Repeat the data in full. Every line must match.

→ **Stored data entries**:

»»

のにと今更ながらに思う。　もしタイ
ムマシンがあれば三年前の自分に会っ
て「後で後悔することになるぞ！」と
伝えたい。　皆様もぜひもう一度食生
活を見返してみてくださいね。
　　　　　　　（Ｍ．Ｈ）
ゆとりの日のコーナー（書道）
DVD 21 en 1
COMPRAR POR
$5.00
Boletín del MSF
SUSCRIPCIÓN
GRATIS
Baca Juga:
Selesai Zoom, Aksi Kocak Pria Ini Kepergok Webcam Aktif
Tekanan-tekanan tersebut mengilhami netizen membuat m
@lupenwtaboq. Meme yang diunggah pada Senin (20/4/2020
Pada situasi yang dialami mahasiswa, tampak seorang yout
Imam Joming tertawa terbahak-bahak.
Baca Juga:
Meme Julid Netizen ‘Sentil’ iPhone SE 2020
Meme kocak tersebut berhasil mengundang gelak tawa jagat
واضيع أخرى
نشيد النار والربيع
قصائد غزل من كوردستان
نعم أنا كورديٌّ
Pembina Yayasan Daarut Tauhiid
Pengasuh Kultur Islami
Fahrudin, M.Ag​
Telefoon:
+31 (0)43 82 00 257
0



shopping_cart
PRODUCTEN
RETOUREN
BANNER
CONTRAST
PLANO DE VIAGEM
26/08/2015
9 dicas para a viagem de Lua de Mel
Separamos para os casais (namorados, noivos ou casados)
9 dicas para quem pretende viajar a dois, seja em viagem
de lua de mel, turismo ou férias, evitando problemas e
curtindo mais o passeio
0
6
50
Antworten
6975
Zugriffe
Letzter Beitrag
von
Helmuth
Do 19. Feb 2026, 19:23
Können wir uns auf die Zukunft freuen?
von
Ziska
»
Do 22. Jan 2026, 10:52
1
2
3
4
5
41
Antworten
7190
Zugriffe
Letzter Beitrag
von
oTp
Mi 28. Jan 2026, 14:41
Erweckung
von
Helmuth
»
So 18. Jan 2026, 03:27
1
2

««

→ **Exercise response**:
のにと今更ながらに思う。　もしタイ
ムマシンがあれば三年前の自分に会っ
て「後で後悔することになるぞ！」と
伝えたい。　皆様もぜひもう一度食生
活を見返してみてくださいね。
　　　　　　　（Ｍ．Ｈ）
ゆとりの日のコーナー（書道）
DVD 21 en 1
COMPRAR POR
$5.00
Boletín del MSF
SUSCRIPCIÓN
GRATIS
Baca Juga:
Selesai Zoom, Aksi Kocak Pria Ini Kepergok Webcam Aktif
Tekanan-tekanan tersebut mengilhami netizen membuat m
@lupenwtaboq. Meme yang diunggah pada Senin (20/4/2020
Pada situasi yang dialami mahasiswa, tampak seorang yout
Imam Joming tertawa terbahak-bahak.
Baca Juga:
Meme Julid Netizen ‘Sentil’ iPhone SE 2020
Meme kocak tersebut berhasil mengundang gelak tawa jagat
واضيع أخرى
نشيد النار والربيع
قصائد غزل من كوردستان
نعم أنا كورديٌّ
Pembina Yayasan Daarut Tauhiid
Pengasuh Kultur Islami
Fahrudin, M.Ag​
Telefoon:
+31 (0)43 82 00 257
0



shopping_cart
PRODUCTEN
RETOUREN
BANNER
CONTRAST
PLANO DE VIAGEM
26/08/2015
9 dicas para a viagem de Lua de Mel
Separamos para os casais (namorados, noivos ou casados)
9 dicas para quem pretende viajar a dois, seja em viagem
de lua de mel, turismo ou férias, evitando problemas e
curtindo mais o passeio
0
6
50
Antworten
6975
Zugriffe
Letzter Beitrag
von
Helmuth
Do 19. Feb 2026, 19:23
Können wir uns auf die Zukunft freuen?
von
Ziska
»
Do 22. Jan 2026, 10:52
1
2
3
4
5
41
Antworten
7190
Zugriffe
Letzter Beitrag
von
oTp
Mi 28. Jan 2026, 14:41
Erweckung
von
Helmuth
»
So 18. Jan 2026, 03:27
1
2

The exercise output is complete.